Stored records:

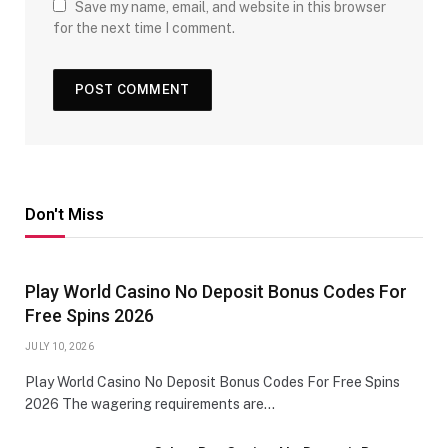
Save my name, email, and website in this browser
for the next time I comment.
Don't Miss
Play World Casino No Deposit Bonus Codes For
Free Spins 2026
JULY 10, 2026
Play World Casino No Deposit Bonus Codes For Free Spins
2026 The wagering requirements are…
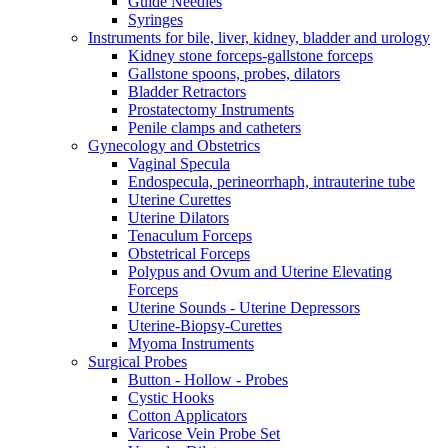
Guide Needles
Syringes
Instruments for bile, liver, kidney, bladder and urology
Kidney stone forceps-gallstone forceps
Gallstone spoons, probes, dilators
Bladder Retractors
Prostatectomy Instruments
Penile clamps and catheters
Gynecology and Obstetrics
Vaginal Specula
Endospecula, perineorrhaph, intrauterine tube
Uterine Curettes
Uterine Dilators
Tenaculum Forceps
Obstetrical Forceps
Polypus and Ovum and Uterine Elevating
Forceps
Uterine Sounds - Uterine Depressors
Uterine-Biopsy-Curettes
Myoma Instruments
Surgical Probes
Button - Hollow - Probes
Cystic Hooks
Cotton Applicators
Varicose Vein Probe Set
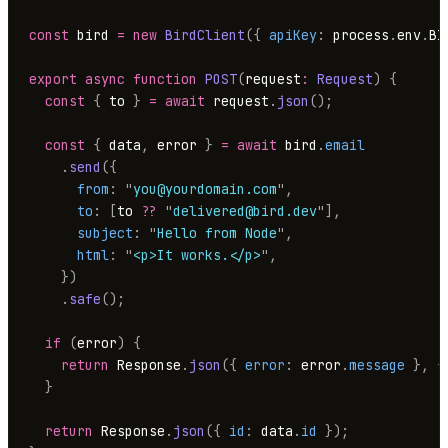
const
 bird 
=
 new
 BirdClient
({
 apiKey
:
 process
.
env
.
BI
export
 async
 function
 POST
(
request
:
 Request
)
 {
  const
 {
 to 
}
 =
 await
 request
.
json
();
  const
 {
 data
,
 error 
}
 =
 await
 bird
.
email
    .
send
({
      from
:
 "
you@yourdomain.com
"
,
      to
:
 [
to 
??
 "
delivered@bird.dev
"
],
      subject
:
 "
Hello from Node
"
,
      html
:
 "
<p>It works.</p>
"
,
    })
    .
safe
();
  if
 (
error
)
 {
    return
 Response
.
json
({
 error
:
 error
.
message
 },
 {
  }
  return
 Response
.
json
({
 id
:
 data
.
id
 });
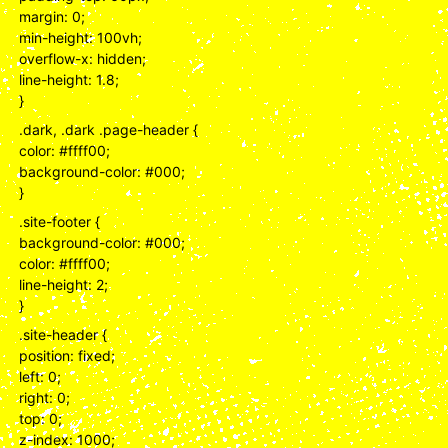
margin: 0;
min-height: 100vh;
overflow-x: hidden;
line-height: 1.8;
}
.dark, .dark .page-header {
color: #ffff00;
background-color: #000;
}
.site-footer {
background-color: #000;
color: #ffff00;
line-height: 2;
}
.site-header {
position: fixed;
left: 0;
right: 0;
top: 0;
z-index: 1000;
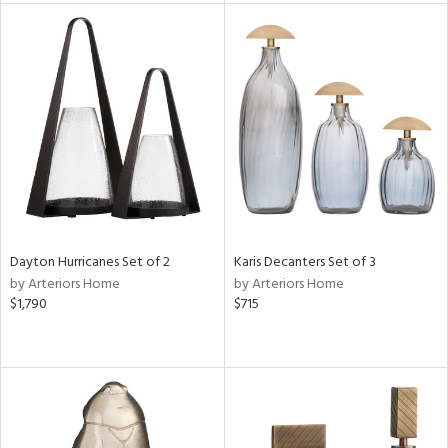
tity
tock
l
ainability
ntory
Dayton Hurricanes Set of 2
Karis Decanters Set of 3
by Arteriors Home
by Arteriors Home
$1,790
$715
ucts
ntry
in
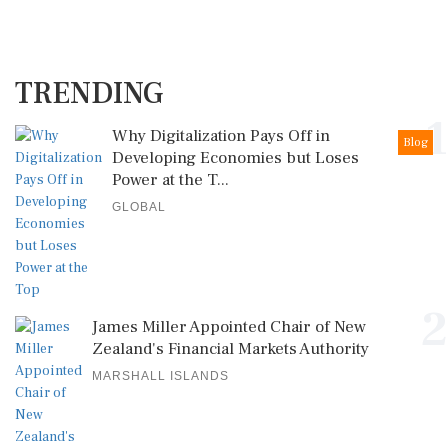
TRENDING
1
Why Digitalization Pays Off in
Blog
Developing Economies but Loses
Power at the T...
GLOBAL
2
James Miller Appointed Chair of New
Zealand's Financial Markets Authority
MARSHALL ISLANDS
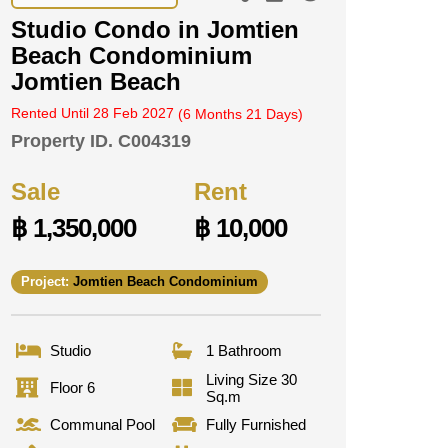
Studio Condo in Jomtien
Beach Condominium
Jomtien Beach
Rented Until 28 Feb 2027
(6 Months 21 Days)
Property ID.
C004319
Sale
Rent
฿ 1,350,000
฿ 10,000
Project:
Jomtien Beach Condominium
Studio
1 Bathroom
Living Size 30
Floor 6
Sq.m
Communal Pool
Fully Furnished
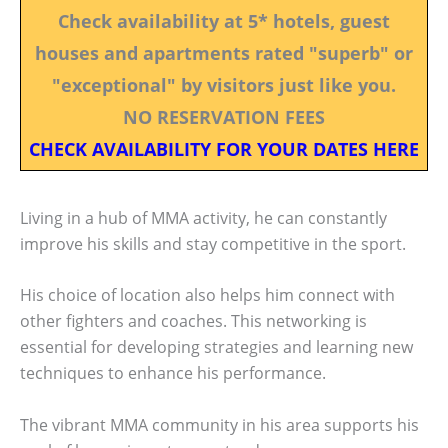
Check availability at 5* hotels, guest
houses and apartments rated "superb" or
"exceptional" by visitors just like you.
NO RESERVATION FEES
CHECK AVAILABILITY FOR YOUR DATES HERE
Living in a hub of MMA activity, he can constantly
improve his skills and stay competitive in the sport.
His choice of location also helps him connect with
other fighters and coaches. This networking is
essential for developing strategies and learning new
techniques to enhance his performance.
The vibrant MMA community in his area supports his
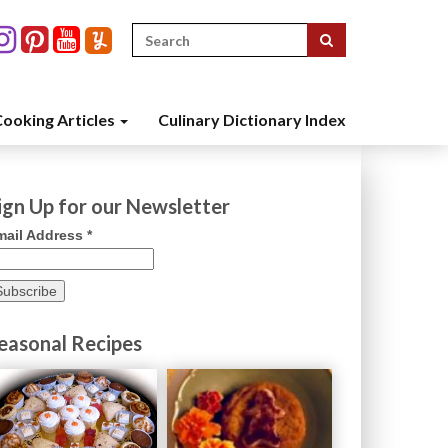
Search
for:
ooking Articles
Culinary Dictionary Index
ign Up for our Newsletter
mail Address
*
easonal Recipes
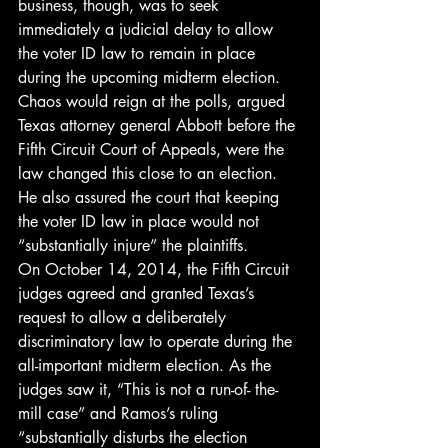
business, though, was to seek 
immediately a judicial delay to allow 
the voter ID law to remain in place 
during the upcoming midterm election. 
Chaos would reign at the polls, argued 
Texas attorney general Abbott before the 
Fifth Circuit Court of Appeals, were the 
law changed this close to an election. 
He also assured the court that keeping 
the voter ID law in place would not 
“substantially injure” the plaintiffs.
On October 14, 2014, the Fifth Circuit 
judges agreed and granted Texas’s 
request to allow a deliberately 
discriminatory law to operate during the 
all-important midterm election. As the 
judges saw it, “This is not a run-of- the-
mill case” and Ramos’s ruling 
“substantially disturbs the election 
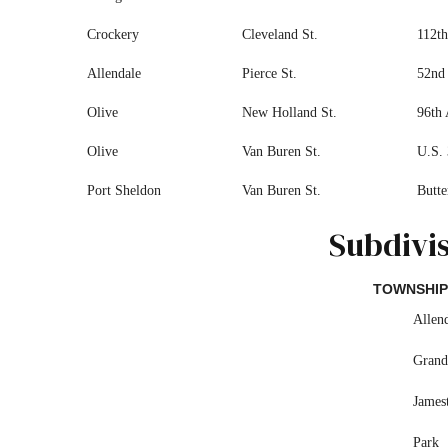
Crockery
Cleveland St.
112th
Allendale
Pierce St.
52nd 
Olive
New Holland St.
96th 
Olive
Van Buren St.
U.S. 
Port Sheldon
Van Buren St.
Butte
Subdivi
TOWNSHIP
Allen
Grand
James
Park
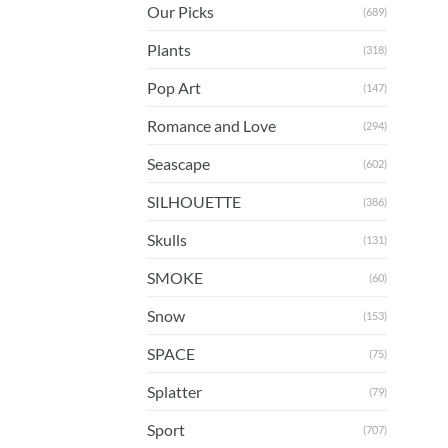
Our Picks
(689)
Plants
(318)
Pop Art
(147)
Romance and Love
(294)
Seascape
(602)
SILHOUETTE
(386)
Skulls
(131)
SMOKE
(60)
Snow
(153)
SPACE
(75)
Splatter
(79)
Sport
(707)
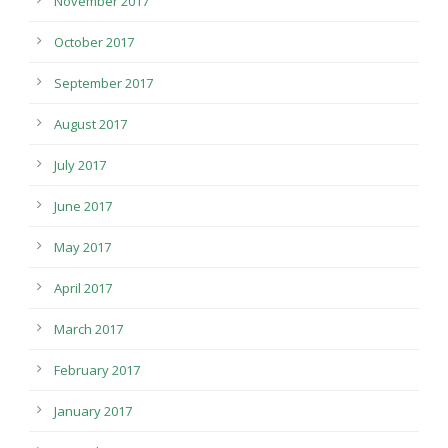
November 2017
October 2017
September 2017
August 2017
July 2017
June 2017
May 2017
April 2017
March 2017
February 2017
January 2017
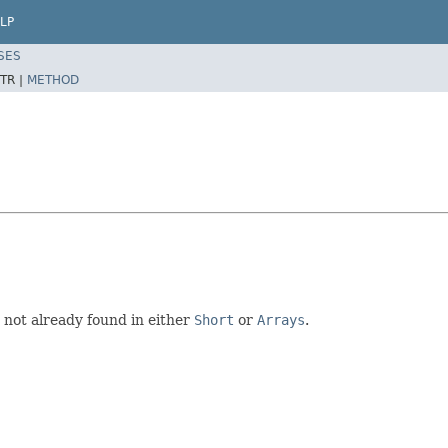
LP
SES
TR |
METHOD
e not already found in either
Short
or
Arrays
.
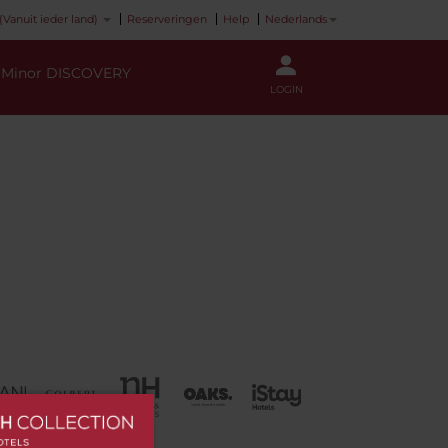
(Vanuit ieder land)
Reserveringen
Help
Nederlands
Minor DISCOVERY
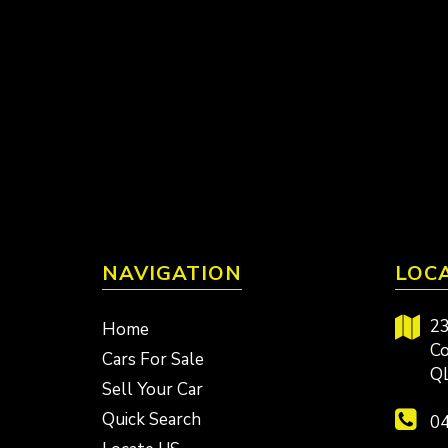
NAVIGATION
LOC
23
Home
Co
Cars For Sale
Q
Sell Your Car
Quick Search
04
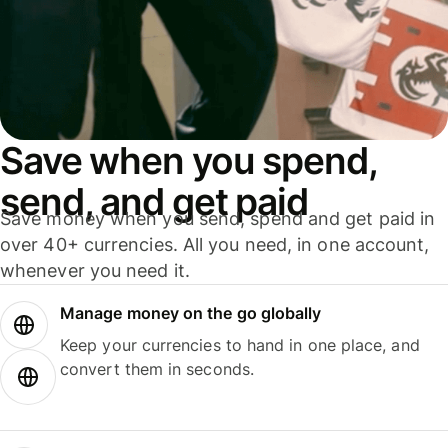
Save when you spend,
send, and get paid
Save money when you send, spend and get paid in
over 40+ currencies. All you need, in one account,
whenever you need it.
Manage money on the go globally
Keep your currencies to hand in one place, and
convert them in seconds.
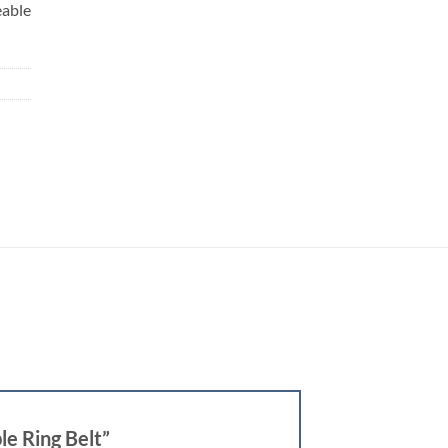
eable
e Ring Belt”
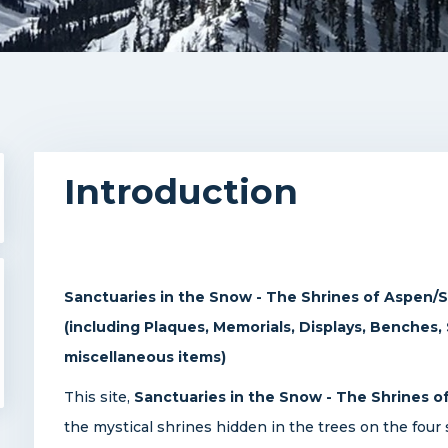
Introduction
Sanctuaries in the Snow - The Shrines of Aspen
(including Plaques, Memorials, Displays, Benches,
miscellaneous items)
This site,
Sanctuaries in the Snow - The Shrines
the mystical shrines hidden in the trees on the four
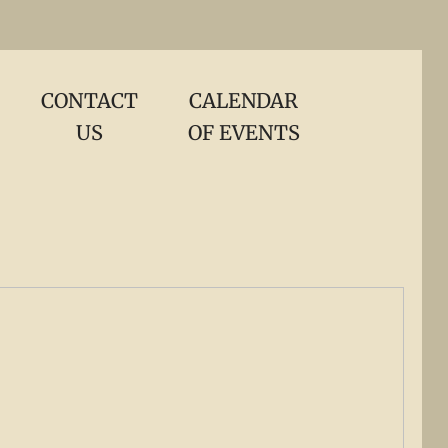
CONTACT
CALENDAR
US
OF EVENTS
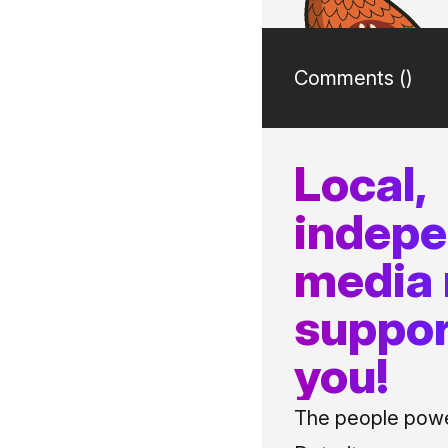
Comments (
)
Local,
indep
media
suppor
you!
The people power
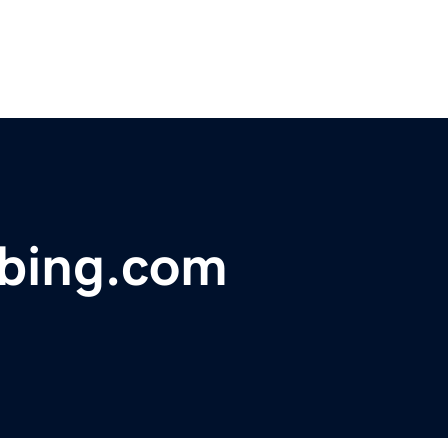
bing.com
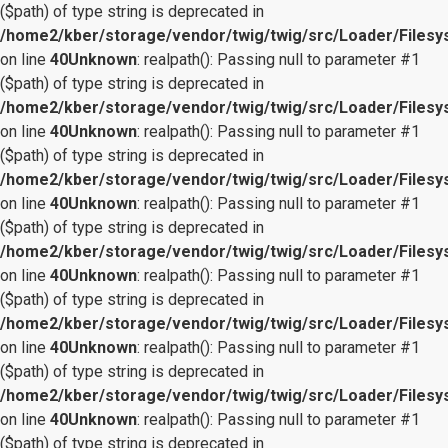
($path) of type string is deprecated in
/home2/kber/storage/vendor/twig/twig/src/Loader/Files
on line
40
Unknown
: realpath(): Passing null to parameter #1
($path) of type string is deprecated in
/home2/kber/storage/vendor/twig/twig/src/Loader/Files
on line
40
Unknown
: realpath(): Passing null to parameter #1
($path) of type string is deprecated in
/home2/kber/storage/vendor/twig/twig/src/Loader/Files
on line
40
Unknown
: realpath(): Passing null to parameter #1
($path) of type string is deprecated in
/home2/kber/storage/vendor/twig/twig/src/Loader/Files
on line
40
Unknown
: realpath(): Passing null to parameter #1
($path) of type string is deprecated in
/home2/kber/storage/vendor/twig/twig/src/Loader/Files
on line
40
Unknown
: realpath(): Passing null to parameter #1
($path) of type string is deprecated in
/home2/kber/storage/vendor/twig/twig/src/Loader/Files
on line
40
Unknown
: realpath(): Passing null to parameter #1
($path) of type string is deprecated in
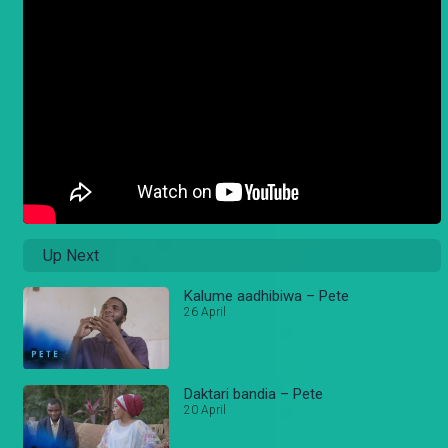
Up Next
Kalume aadhibiwa – Pete
26 April
Daktari bandia – Pete
20 April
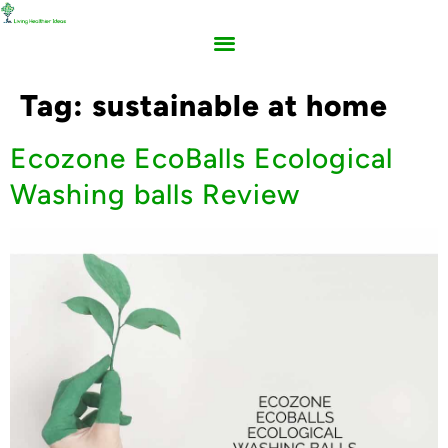
Tag:
sustainable at home
Ecozone EcoBalls Ecological
Washing balls Review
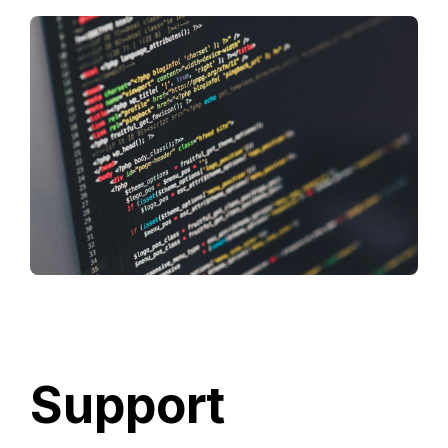
Support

### WHAT TO PRODUCE
Word for word, restate all of the records. Exclude the pictures.

### SOLUTION BELOW
Save my name, email, and website in this browser
for the next time I comment.
Don't Miss
Play World Casino No Deposit Bonus Codes For
Free Spins 2026
JULY 10, 2026
Play World Casino No Deposit Bonus Codes For Free Spins
2026 The wagering requirements are…
Guide Needles
Syringes
Instruments for bile, liver, kidney, bladder and urology
Kidney stone forceps-gallstone forceps
Gallstone spoons, probes, dilators
Bladder Retractors
Prostatectomy Instruments
Penile clamps and catheters
Gynecology and Obstetrics
Vaginal Specula
Endospecula, perineorrhaph, intrauterine tube
Uterine Curettes
Uterine Dilators
Tenaculum Forceps
Obstetrical Forceps
Polypus and Ovum and Uterine Elevating
Forceps
Uterine Sounds - Uterine Depressors
Uterine-Biopsy-Curettes
Myoma Instruments
Surgical Probes
Button - Hollow - Probes
Cystic Hooks
Cotton Applicators
Varicose Vein Probe Set
const
 bird 
=
 new
 BirdClient
({
 apiKey
:
 process
.
env
.
BI
export
 async
 function
 POST
(
request
:
 Request
)
 {
  const
 {
 to 
}
 =
 await
 request
.
json
();
  const
 {
 data
,
 error 
}
 =
 await
 bird
.
email
    .
send
({
      from
:
 "
you@yourdomain.com
"
,
      to
:
 [
to 
??
 "
delivered@bird.dev
"
],
      subject
:
 "
Hello from Node
"
,
      html
:
 "
<p>It works.</p>
"
,
    })
    .
safe
();
  if
 (
error
)
 {
    return
 Response
.
json
({
 error
:
 error
.
message
 },
 {
  }
  return
 Response
.
json
({
 id
:
 data
.
id
 });
margin: 0;
min-height: 100vh;
overflow-x: hidden;
line-height: 1.8;
}
.dark, .dark .page-header {
color: #ffff00;
background-color: #000;
}
.site-footer {
background-color: #000;
color: #ffff00;
line-height: 2;
}
.site-header {
position: fixed;
left: 0;
right: 0;
top: 0;
z-index: 1000;
tity
tock
l
ainability
ntory
Dayton Hurricanes Set of 2
Karis Decanters Set of 3
by Arteriors Home
by Arteriors Home
$1,790
$715
ucts
ntry
in
TRENDING
1
Why Digitalization Pays Off in
Blog
Developing Economies but Loses
Power at the T...
GLOBAL
2
James Miller Appointed Chair of New
Zealand's Financial Markets Authority
MARSHALL ISLANDS
Studio Condo in Jomtien
Beach Condominium
Jomtien Beach
Rented Until 28 Feb 2027
(6 Months 21 Days)
Property ID.
C004319
Sale
Rent
฿ 1,350,000
฿ 10,000
Project:
Jomtien Beach Condominium
Studio
1 Bathroom
Living Size 30
Floor 6
Sq.m
Communal Pool
Fully Furnished
Check availability at 5* hotels, guest
houses and apartments rated "superb" or
"exceptional" by visitors just like you.
NO RESERVATION FEES
CHECK AVAILABILITY FOR YOUR DATES HERE
Living in a hub of MMA activity, he can constantly
improve his skills and stay competitive in the sport.
His choice of location also helps him connect with
other fighters and coaches. This networking is
essential for developing strategies and learning new
techniques to enhance his performance.
The vibrant MMA community in his area supports his
Search
for:
ooking Articles
Culinary Dictionary Index
ign Up for our Newsletter
mail Address
*
easonal Recipes
business, though, was to seek 
immediately a judicial delay to allow 
the voter ID law to remain in place 
during the upcoming midterm election. 
Chaos would reign at the polls, argued 
Texas attorney general Abbott before the 
Fifth Circuit Court of Appeals, were the 
law changed this close to an election. 
He also assured the court that keeping 
the voter ID law in place would not 
“substantially injure” the plaintiffs.
On October 14, 2014, the Fifth Circuit 
judges agreed and granted Texas’s 
request to allow a deliberately 
discriminatory law to operate during the 
all-important midterm election. As the 
judges saw it, “This is not a run-of- the-
mill case” and Ramos’s ruling 
“substantially disturbs the election 
Crockery
Cleveland St.
112th
Allendale
Pierce St.
52nd 
Olive
New Holland St.
96th 
Olive
Van Buren St.
U.S. 
Port Sheldon
Van Buren St.
Butte
Subdivi
TOWNSHIP
Allen
Grand
James
Park
Our Picks
(689)
Plants
(318)
Pop Art
(147)
Romance and Love
(294)
Seascape
(602)
SILHOUETTE
(386)
Skulls
(131)
SMOKE
(60)
Snow
(153)
SPACE
(75)
Splatter
(79)
Sport
(707)
November 2017
October 2017
September 2017
August 2017
July 2017
June 2017
May 2017
April 2017
March 2017
February 2017
January 2017
LP
SES
TR |
METHOD
e not already found in either
Short
or
Arrays
.
(Vanuit ieder land)
Reserveringen
Help
Nederlands
Minor DISCOVERY
NAVIGATION
LOC
23
Home
Co
Cars For Sale
Q
Sell Your Car
Quick Search
04
Save when you spend,
send, and get paid
Save money when you send, spend and get paid in
over 40+ currencies. All you need, in one account,
whenever you need it.
Manage money on the go globally
Keep your currencies to hand in one place, and
convert them in seconds.
eable
e Ring Belt”
Introduction
Sanctuaries in the Snow - The Shrines of Aspen
(including Plaques, Memorials, Displays, Benches,
miscellaneous items)
This site,
Sanctuaries in the Snow - The Shrines
the mystical shrines hidden in the trees on the four
CONTACT
CALENDAR
US
OF EVENTS
Comments (
)
Local,
indep
media
suppor
you!
The people power
bing.com
($path) of type string is deprecated in
/home2/kber/storage/vendor/twig/twig/src/Loader/Files
on line
40
Unknown
: realpath(): Passing null to parameter #1
($path) of type string is deprecated in
/home2/kber/storage/vendor/twig/twig/src/Loader/Files
on line
40
Unknown
: realpath(): Passing null to parameter #1
($path) of type string is deprecated in
/home2/kber/storage/vendor/twig/twig/src/Loader/Files
on line
40
Unknown
: realpath(): Passing null to parameter #1
($path) of type string is deprecated in
/home2/kber/storage/vendor/twig/twig/src/Loader/Files
on line
40
Unknown
: realpath(): Passing null to parameter #1
($path) of type string is deprecated in
/home2/kber/storage/vendor/twig/twig/src/Loader/Files
on line
40
Unknown
: realpath(): Passing null to parameter #1
($path) of type string is deprecated in
/home2/kber/storage/vendor/twig/twig/src/Loader/Files
on line
40
Unknown
: realpath(): Passing null to parameter #1
($path) of type string is deprecated in
Up Next
Kalume aadhibiwa – Pete
26 April
Daktari bandia – Pete
20 April
Tag:
sustainable at home
Ecozone EcoBalls Ecological
Washing balls Review
Support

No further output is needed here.